### Work item
Transcribe the entries below word for word, beginning at the line with "Grasshopper Valley" and stopping after the line with "Add to basket"; drop all pictures.

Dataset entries

- Opening Delimiter -

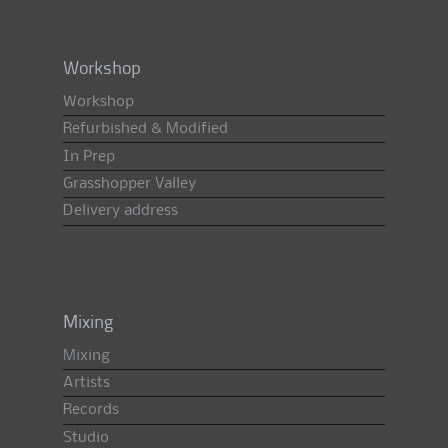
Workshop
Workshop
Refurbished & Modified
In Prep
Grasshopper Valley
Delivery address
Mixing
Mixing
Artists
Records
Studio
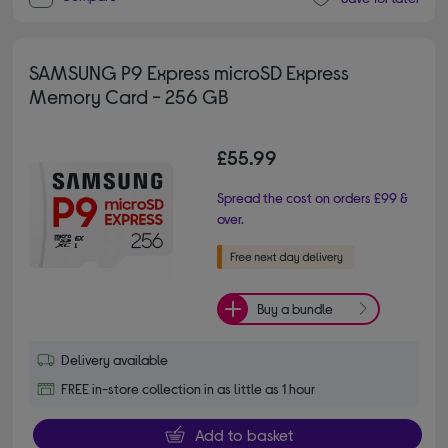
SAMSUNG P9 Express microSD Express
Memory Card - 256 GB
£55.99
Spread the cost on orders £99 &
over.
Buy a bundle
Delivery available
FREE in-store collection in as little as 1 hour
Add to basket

- Closing Delimiter -
- Opening Delimiter -

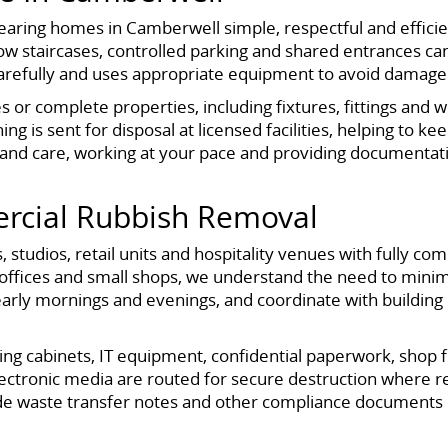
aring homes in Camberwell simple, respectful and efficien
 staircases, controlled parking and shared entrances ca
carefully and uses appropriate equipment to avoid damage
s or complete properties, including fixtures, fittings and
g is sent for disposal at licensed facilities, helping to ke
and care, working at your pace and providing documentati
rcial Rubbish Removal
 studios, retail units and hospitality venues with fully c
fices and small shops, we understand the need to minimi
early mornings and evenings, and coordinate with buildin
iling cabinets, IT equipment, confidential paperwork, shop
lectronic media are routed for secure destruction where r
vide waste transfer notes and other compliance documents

- Closing Delimiter -
- Opening Delimiter -

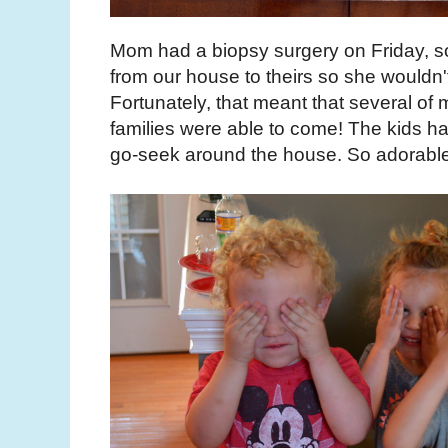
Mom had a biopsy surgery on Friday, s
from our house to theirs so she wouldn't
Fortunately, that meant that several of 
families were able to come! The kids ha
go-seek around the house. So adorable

- Closing Delimiter -

### Final answer
Grasshopper Valley
Delivery address
Mixing
Mixing
Artists
Records
Studio
SAMSUNG P9 Express microSD Express
Memory Card - 256 GB
£55.99
Spread the cost on orders £99 &
over.
Buy a bundle
Delivery available
FREE in-store collection in as little as 1 hour
Add to basket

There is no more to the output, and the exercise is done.